[Transcribed page contents]
╭──

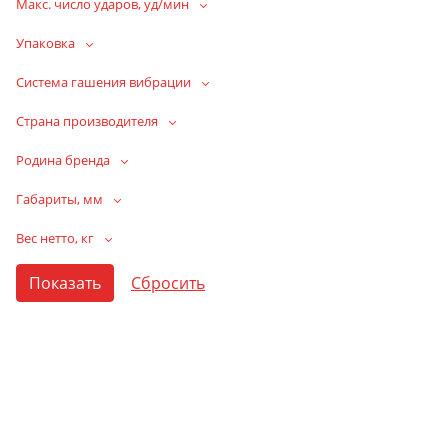
Макс. число ударов, уд/мин
Упаковка
Система гашения вибрации
Страна производителя
Родина бренда
Габариты, мм
Вес нетто, кг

╰──

* **ACTIVITY**:
The output consists solely of the lines from the line that contains "Система гашения вибрации" through the final line of the data.

* **RESPONSE FOR THIS EXERCISE**:
Система гашения вибрации
Страна производителя
Родина бренда
Габариты, мм
Вес нетто, кг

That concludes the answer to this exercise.